It's Germany it's May of 1934, and you're a Christian. The Enabling Acts have been in place for almost a year. Adolph Hitler is now the Fuhrer of all Germany. Your Jewish friends are finding their lives increasingly restricted. Most German Christians have aligned their teachings with Nazi policy under the German Christian movement. But you have actually read The Gospels. Jesus Christ had only two real commandments, to love Love God and to love your neighbor as you love yourself." Mark 12:30-31. In fact Jesus said: "There is no greater commandment than this."

Now the Weintraubs were your neighbors and they happen to be Jews. You've lifted many a beer with Sol. He fought in the same regiment during the First World War. His brother Heirich was killed at Verdun, and his body never identified. They were good people, and now they have to wear a Star of David and their lives have been totally overturned. Sol lost his job. Brownshirts feel free to beat them up at any time, in fact the SA feels free to kick any ass at any time. They're strutting proud. If you actually believed what Jesus said, this ought to have disturbed you. For many Germans what they saw happening broke their hearts. In may of 1934 a number of them met in Wurpertal-Barmen to talk about what to do as Nazi power not only absorbed the entirety of the German state, but the German Church itself.

Foremost among them was Martin Niemoller. He was a conservative who initially supported the Nazi, and initially an antisemite. But as he watched Hiter's regime grow more and more oppressive his views shift, particularly after the passing of the Aryan Laws, which forbade anyone of Jewish ancestry from serving in the Civil Service. Niemoller was far from the only German concerned with the power of the German state over the German church. Dietrich Bonhoeffer was another pastor who watched the National Socialist state in action, and could reconcile none of it with the teachings of Jesus. A number of other pastors equally concerned came to the synod to decide what their church was to do in the face of tyranny.

The resulting declaration became known as the Barmen Declaration. It simply put, stated the state should have no power over the church, and the church was in no way obligated to support the German state or any of its actions. The Barmen Declaration includes six theses:

    The only source of revelation is the Word of God — Jesus Christ. Any other possible sources (earthly powers, for example) will not be accepted.
    Jesus Christ is the only Lord of all aspects of personal life. There should be no other authority.
    The message and order of the church should not be influenced by the current political convictions.
    Leadership in the church is not dominion, it is in service of its ministry entrusted to all its members; there can be no special leader ("Führer") apart from that ministry Matthew 20:25.
    The state should not fulfill the task of the church and vice versa. State and church are both limited to their own business.
    Therefore, the Barmen Declaration rejects (i) the subordination of the Church to the state (8.22–3) and (ii) the subordination of the Word and Spirit to the Church.

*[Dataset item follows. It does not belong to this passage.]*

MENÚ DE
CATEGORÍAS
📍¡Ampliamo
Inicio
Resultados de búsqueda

This is a very mild declaration in many ways. Though created inside the rising tyranny of the Nazi state, it does not specifically name those conditions. Theologians have argued that it can be used to justify opposition to say, Donald Trump. Or it can be used to object to living under the policies of Joe Biden, for example his assertian of rights for LGBTQ citizens. Given that it was written as Hitler's Germany began its initial moves toward the Holocaust fascism seems its clear target, but that requires understanding the context of its creation.

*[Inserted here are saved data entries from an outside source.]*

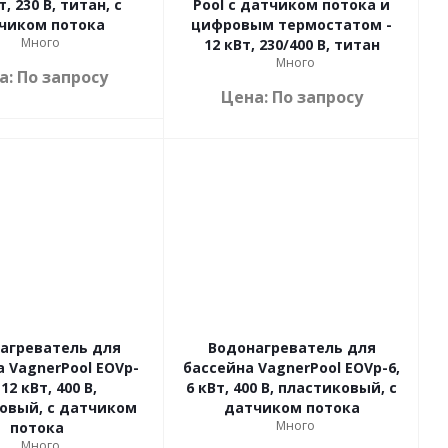
т, 230 В, титан, с
Pool с датчиком потока и
чиком потока
цифровым термостатом -
Много
12 кВт, 230/400 В, титан
Много
а: По запросу
Цена: По запросу
агреватель для
Водонагреватель для
 VagnerPool EOVp-
бассейна VagnerPool EOVp-6,
 12 кВт, 400 В,
6 кВт, 400 В, пластиковый, с
овый, с датчиком
датчиком потока
Много
потока
Много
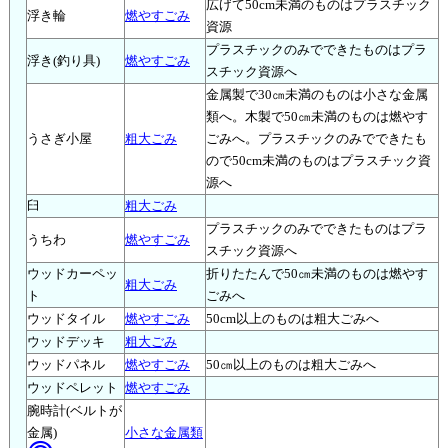
広げて50cm未満のものはプラスチック
浮き輪
燃やすごみ
資源
プラスチックのみでできたものはプラ
浮き(釣り具)
燃やすごみ
スチック資源へ
金属製で30㎝未満のものは小さな金属
類へ。木製で50㎝未満のものは燃やす
うさぎ小屋
粗大ごみ
ごみへ。プラスチックのみでできたも
ので50cm未満のものはプラスチック資
源へ
臼
粗大ごみ
プラスチックのみでできたものはプラ
うちわ
燃やすごみ
スチック資源へ
ウッドカーペッ
折りたたんで50㎝未満のものは燃やす
粗大ごみ
ト
ごみへ
ウッドタイル
燃やすごみ
50cm以上のものは粗大ごみへ
ウッドデッキ
粗大ごみ
ウッドパネル
燃やすごみ
50㎝以上のものは粗大ごみへ
ウッドペレット
燃やすごみ
腕時計(ベルトが
金属)
小さな金属類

The churches who accepted their role was to preach under the Declaration became known as the Confessing Churches. The more mainstream German churches saw it as an attack on them, as they accepted the role Hitler was playing in cleaning up vice, fighting Communism, and restoring the power and glory of the German state. Anti-semitism was popular everywhere in the 1930s, and many Germans believed their agonizing defeat in the First World War had come from internal betrayal rather than military force. That was untrue, but Jewish citizens were popular scapegoats in what was known at the time as The Stab in the Back. Hitler was seen as returning propriety to Germany.

Nor was the German state particularly pleased. Niemoller was arrested in 1940 and spent the war in a concentration camp until liberated by Allied troops. He lived until 1966, and if you have heard the speech "They came for the Jews, but I did nothing because I was not Jewish" that was Neimoller, taken from speeches he made after the war. Bonhoeffer was executed as a last act of vengeance as Allied armies closed in on Berlin. The ministers who led the Confessing Churches and their parishioners suffered during the times of Nazi rule. But they also set a standard for how a Christian should act in times of oppresion, with refusal to adhere to the unjust dictates of an unjust state.